Top-Rated Under-$40 Pinot Noir of 2013

In 1997, Dan Kosta and Michael Browne pooled every nickel they’d saved while working the floor at John Ash & Co. in Santa Rosa to cautiously launch a small winery in Sonoma. Then, just a decade later, in one of the more talked-about wine deals of its time, the self-taught winemakers sold a controlling interest in Kosta Browne to an investment group for almost $40 million!

Most would have taken their fortune and kicked back a bit, started enjoying early retirement. But not Kosta and Browne. Instead, the two superstar winemakers embraced their new partnership, not only raising the bar in the winery, but also taking full advantage of the investment firm’s deep pockets, seeking out the most prestigious and sought-after Pinot Noir vineyards on Sonoma’s chilly coastline.

In short order, Michael and Dan purchased or entered into long-term vineyard contracts with an All-Star roster of California Grand Cru Pinot Noir sites, including Kanzler, Gap’s Crown (the backbone of Kosta Browne’s 2011 Wine Spectator “Wine of the Year”), Pisoni in the Santa Lucia Highlands, and Keefer Ranch, Cohn, Giusti, and Koplen in Russian River.

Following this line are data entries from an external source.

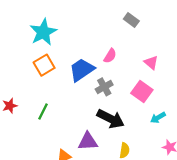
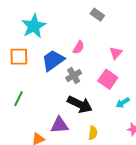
cyan star: (43, 32) -> (34, 26), moved
pink triangle: (151, 63) -> (116, 53), turned 32
orange square: (44, 65) -> (19, 57), turned 30

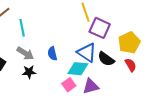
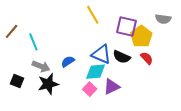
purple square: (100, 28) -> (127, 26), moved
blue semicircle: (52, 54) -> (68, 62), turned 80
black star: (29, 72) -> (48, 84), size x1.5

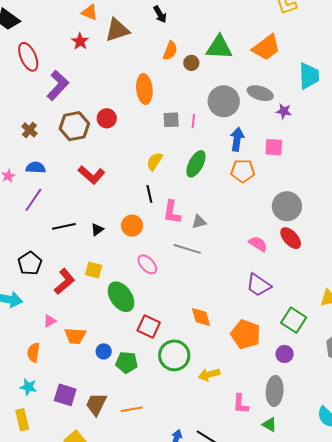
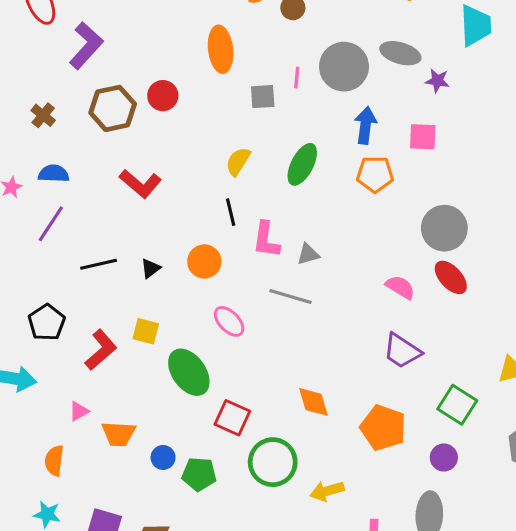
pink line: (193, 121) -> (297, 78), moved

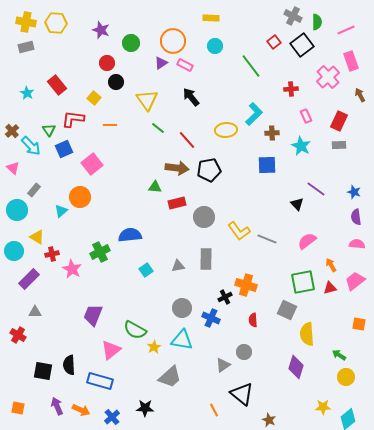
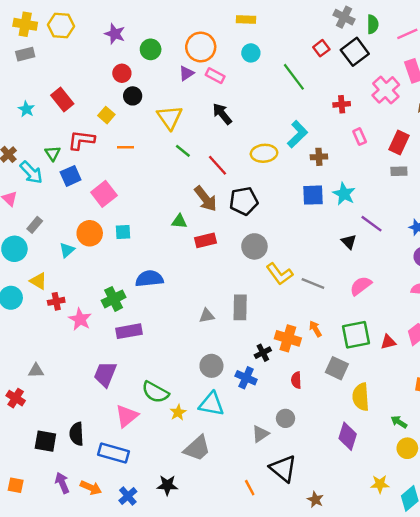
cyan star: (301, 146) -> (344, 194), moved
brown arrow: (177, 168) -> (205, 199), turned 45
gray circle: (204, 217) -> (254, 246), moved
orange arrow: (331, 265) -> (315, 329), moved
cyan square: (146, 270) -> (123, 232), moved, turned 32
purple rectangle: (29, 279) -> (129, 331), moved, turned 35

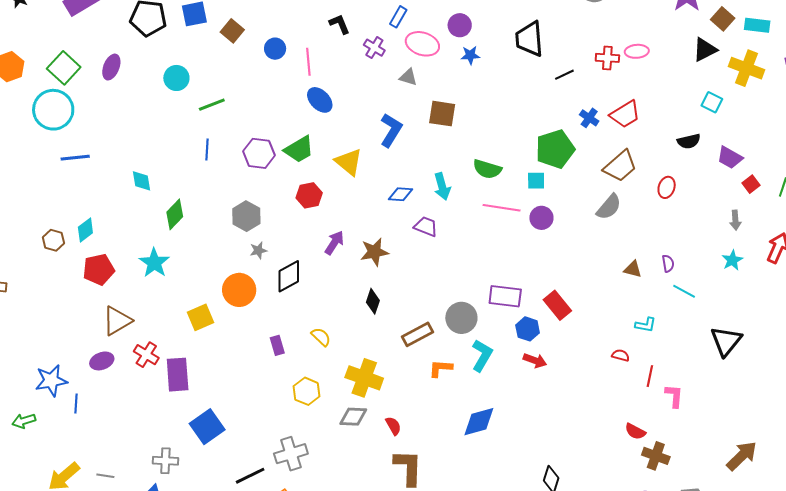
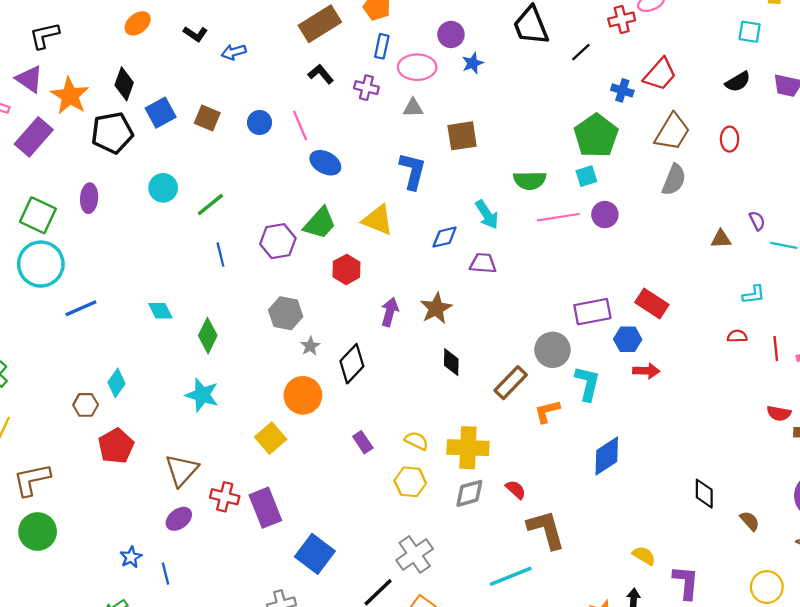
red pentagon: (99, 269) -> (116, 446), moved
yellow semicircle: (321, 337) -> (416, 441), moved
blue star: (51, 381) -> (131, 557), size x0.6

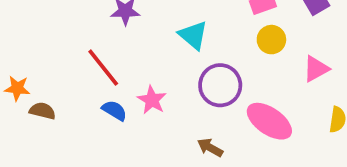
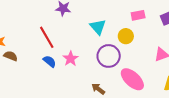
yellow circle: (271, 40) -> (126, 36), moved

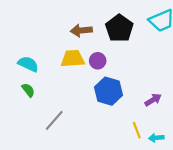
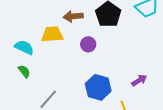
yellow trapezoid: (73, 59) -> (52, 34), moved
blue hexagon: (109, 91) -> (98, 87), moved

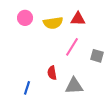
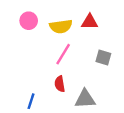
pink line: (72, 47) -> (63, 54), moved
gray square: (97, 56) -> (103, 58), moved

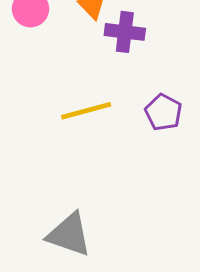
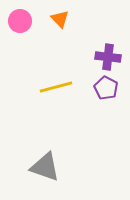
purple cross: (125, 32) -> (108, 57), moved

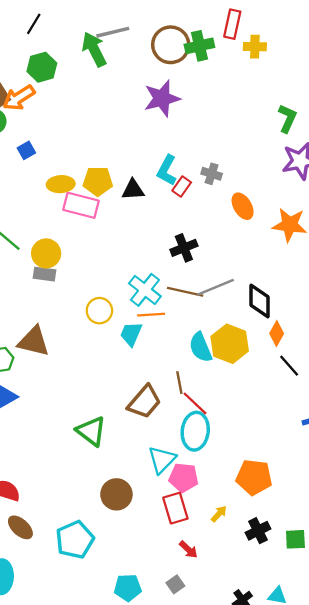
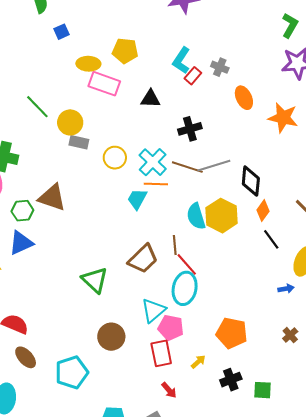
yellow pentagon: (98, 181) -> (125, 51), moved
black triangle: (133, 190) -> (150, 99), moved
gray rectangle: (45, 274) -> (79, 142), moved
yellow circle: (99, 311) -> (115, 158), moved

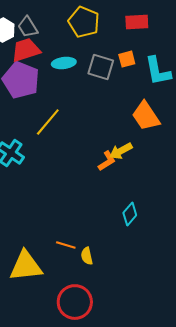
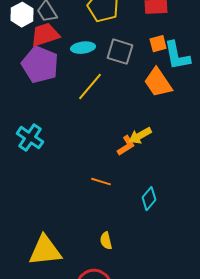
orange square: (127, 59) -> (158, 44), moved
orange trapezoid: (146, 116) -> (158, 83), moved
yellow line: (48, 122) -> (90, 87), moved
orange line: (66, 245) -> (101, 182), moved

But Peter Knez’s Cerise Vineyard, considered by many to be the most extreme and extraordinary Pinot Noir planting on one of the coast’s coldest perches, remained off-limits to Kosta Browne. That is, until the deal we learned about on August 5, 2016, when Wine Spectator broke the story that turned the heads of serious American Pinot Noir collectors from the Bay Area to Madison Avenue.

Finally, Kosta Browne had laid claim to the greatest Pinot Noir prize of all, acquiring Cerise Vineyard for an undisclosed sum.

Why was Kosta Browne so focused on this extraordinary land grab? When we first visited Cerise Vineyard in 2009, we wondered why Peter Knez ever believed that Pinot Noir would grow in such an unaccommodating locale. The vineyard sits among 800 acres of undulating hillsides, stretching up to 1,100 feet in elevation. Even in mid-summer, the winds off the Pacific keep daytime highs in the mid-70s. Foggy mornings and evenings slow down the maturation cycle, extending the growing season. Berry size is tiny, as are yields — rarely exceeding 1.5 tons per acre — making for prohibitively high farming costs.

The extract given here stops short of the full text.